It’s been one hell of a bull market and now most people are acknowledging what will be a tough 2022 and maybe 2023. It’s very hard not to worry about “missing out” on a big market recovery or getting on the “new thing” early to make money. It’s not the end of the world but we are likely to be going through a “choppy” time for a while.
Part of the reason it’s so hard to stop thinking about “missing out” is the market reaction to COVID back in March of 2020. I was very, very concerned about the market and the US economy when the news hit. I wasn’t alone as the market took a very steep dive - the $QQQ dropped 27% from $235 to $172 in a little over a month.
But that “scary moment” was a massive buying opportunity. The $QQQ proceeded to rocket up from those low levels to top $400 in less than two years - a staggering 132% return.

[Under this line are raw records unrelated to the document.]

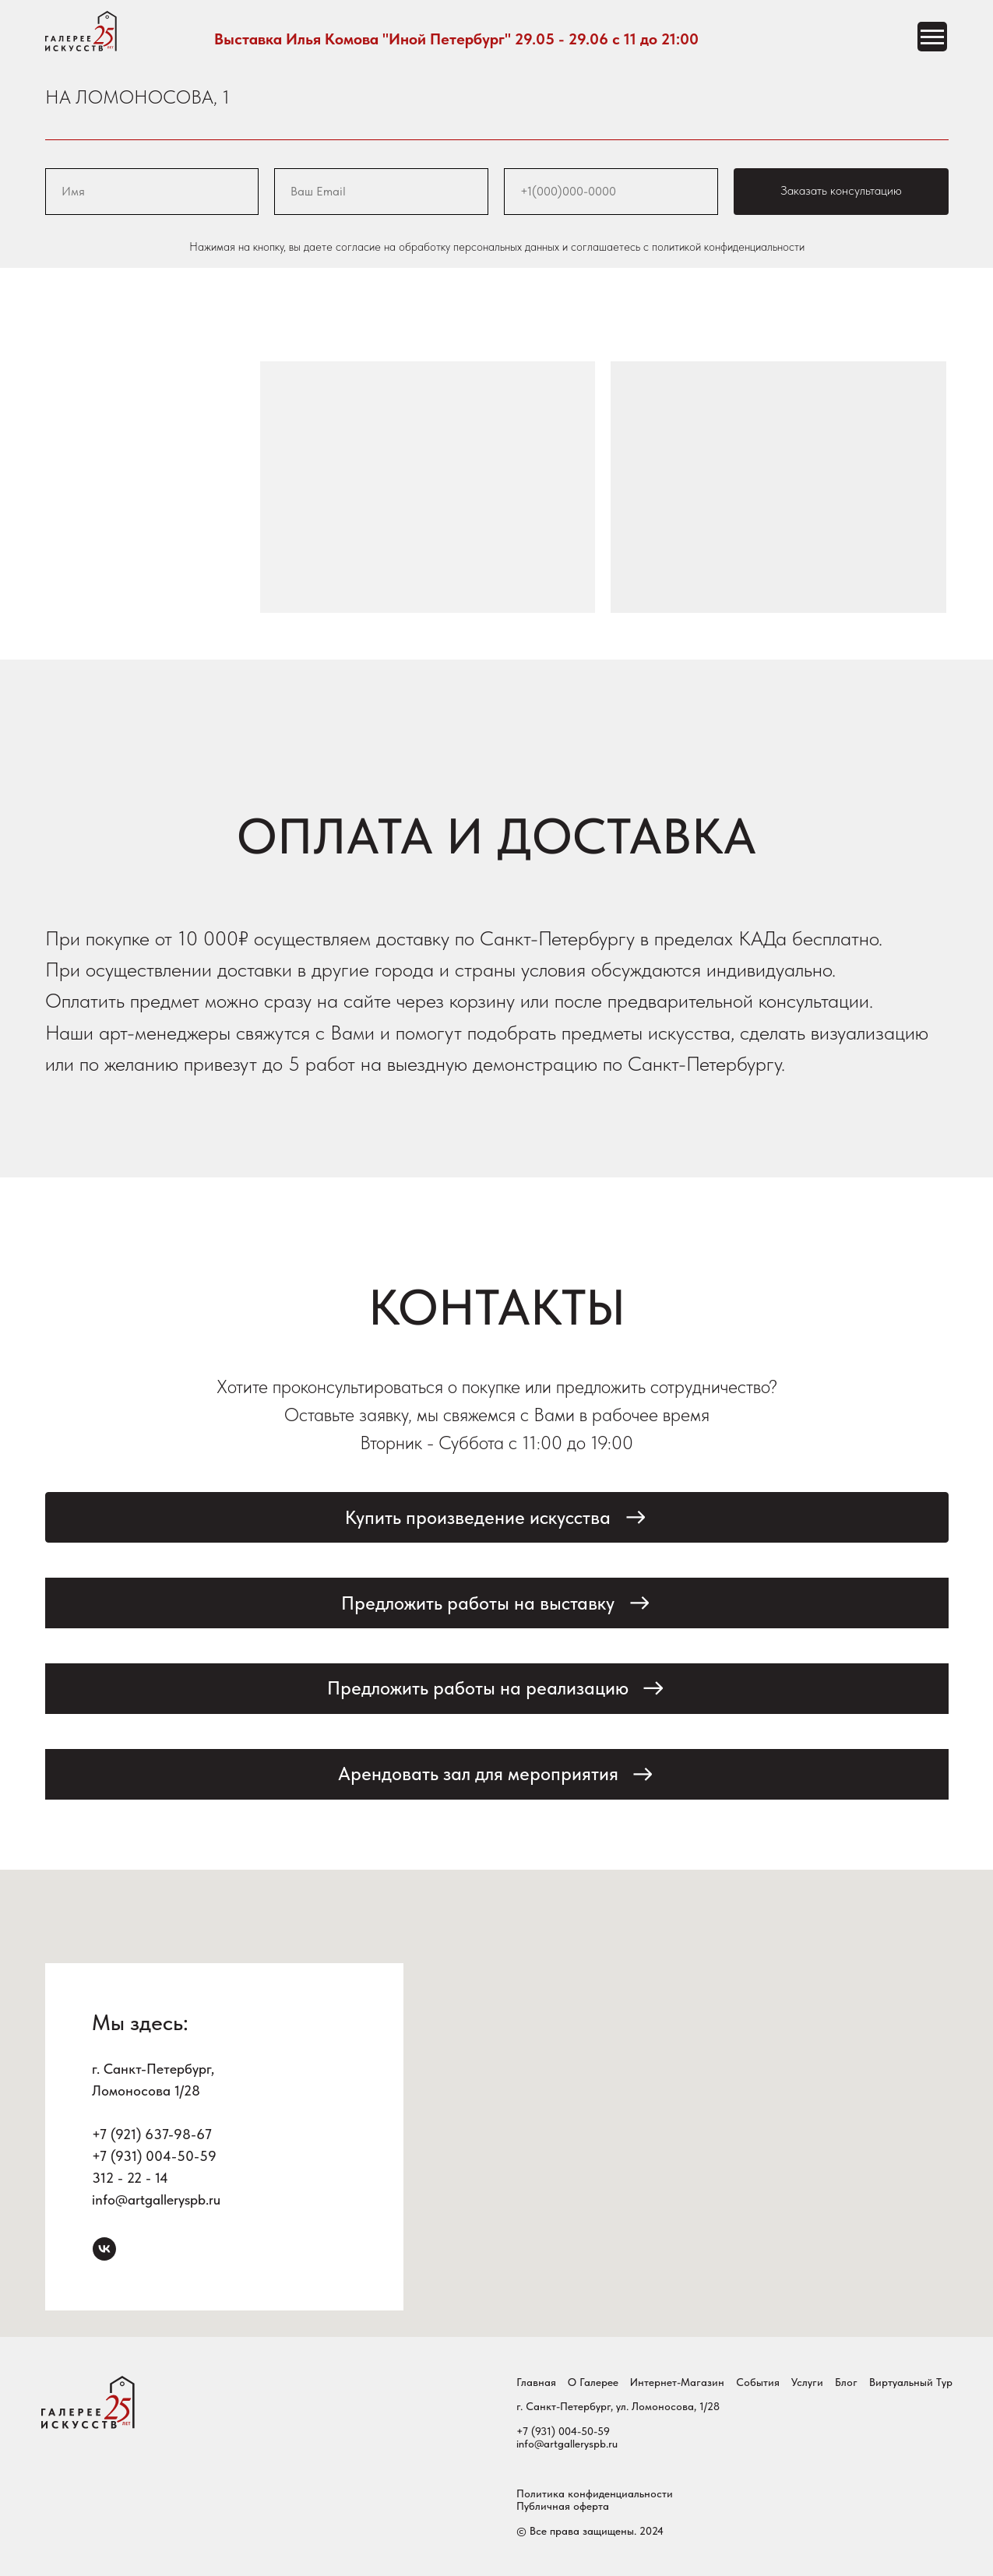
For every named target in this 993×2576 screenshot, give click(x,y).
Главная (536, 2382)
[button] (497, 1517)
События (758, 2382)
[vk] (104, 2249)
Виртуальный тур (911, 2382)
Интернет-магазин (677, 2382)
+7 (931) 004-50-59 (154, 2156)
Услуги (807, 2382)
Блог (846, 2382)
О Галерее (593, 2382)
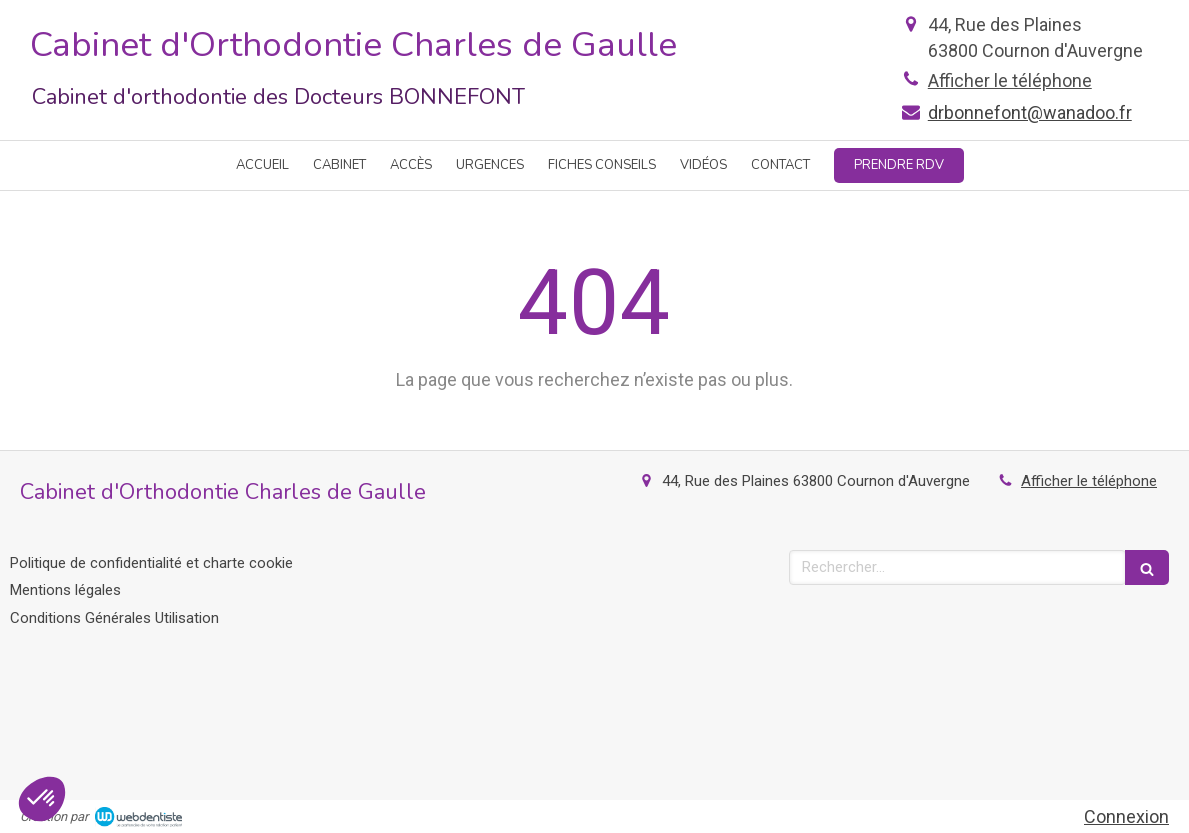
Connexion (1126, 816)
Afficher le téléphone (1010, 80)
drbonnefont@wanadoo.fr (1030, 112)
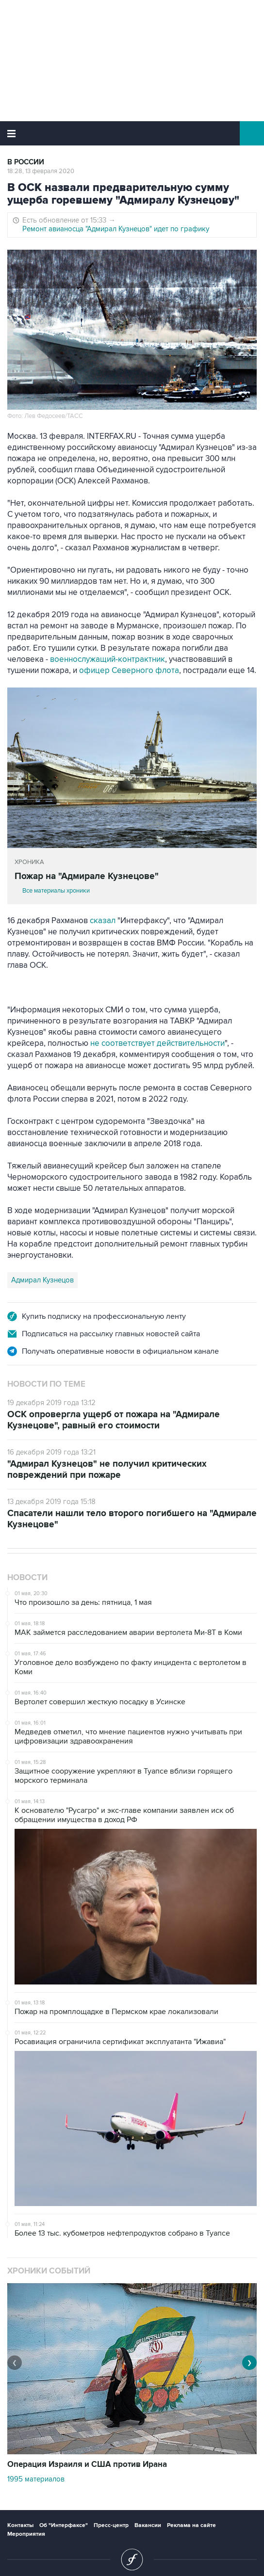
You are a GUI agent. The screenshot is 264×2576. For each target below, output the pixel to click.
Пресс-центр (111, 2525)
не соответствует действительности (157, 1043)
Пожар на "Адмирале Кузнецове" (87, 876)
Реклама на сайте (191, 2525)
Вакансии (147, 2525)
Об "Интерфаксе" (63, 2525)
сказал (103, 921)
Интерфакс (132, 133)
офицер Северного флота (129, 670)
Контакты (20, 2525)
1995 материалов (36, 2479)
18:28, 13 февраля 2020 (40, 171)
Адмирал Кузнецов (42, 1280)
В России (25, 162)
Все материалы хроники (56, 891)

In recent memory “buying the dip will make you rich” is the mantra that resonates.
There are multiple reasons to reconsider this approach right now - not the least of which is that the $QQQ is at $333 so down only about 17%. Personally, I think that growth expectations and margin forecasts are way too high for this year and valuations remain stressed. But I am not a “macro guy” and continue to focus on individual stocks.
If you build models you’ll notice the anomaly that COVID created. We had artificially low numbers in 2020 which made for easy comparisons and incredible growth along with margin expansion for 2021. But then you roll into 2022 and it’s obvious that one needs to smoothen out the numbers to account for the massive COVID shock to the economy and consumer behavior.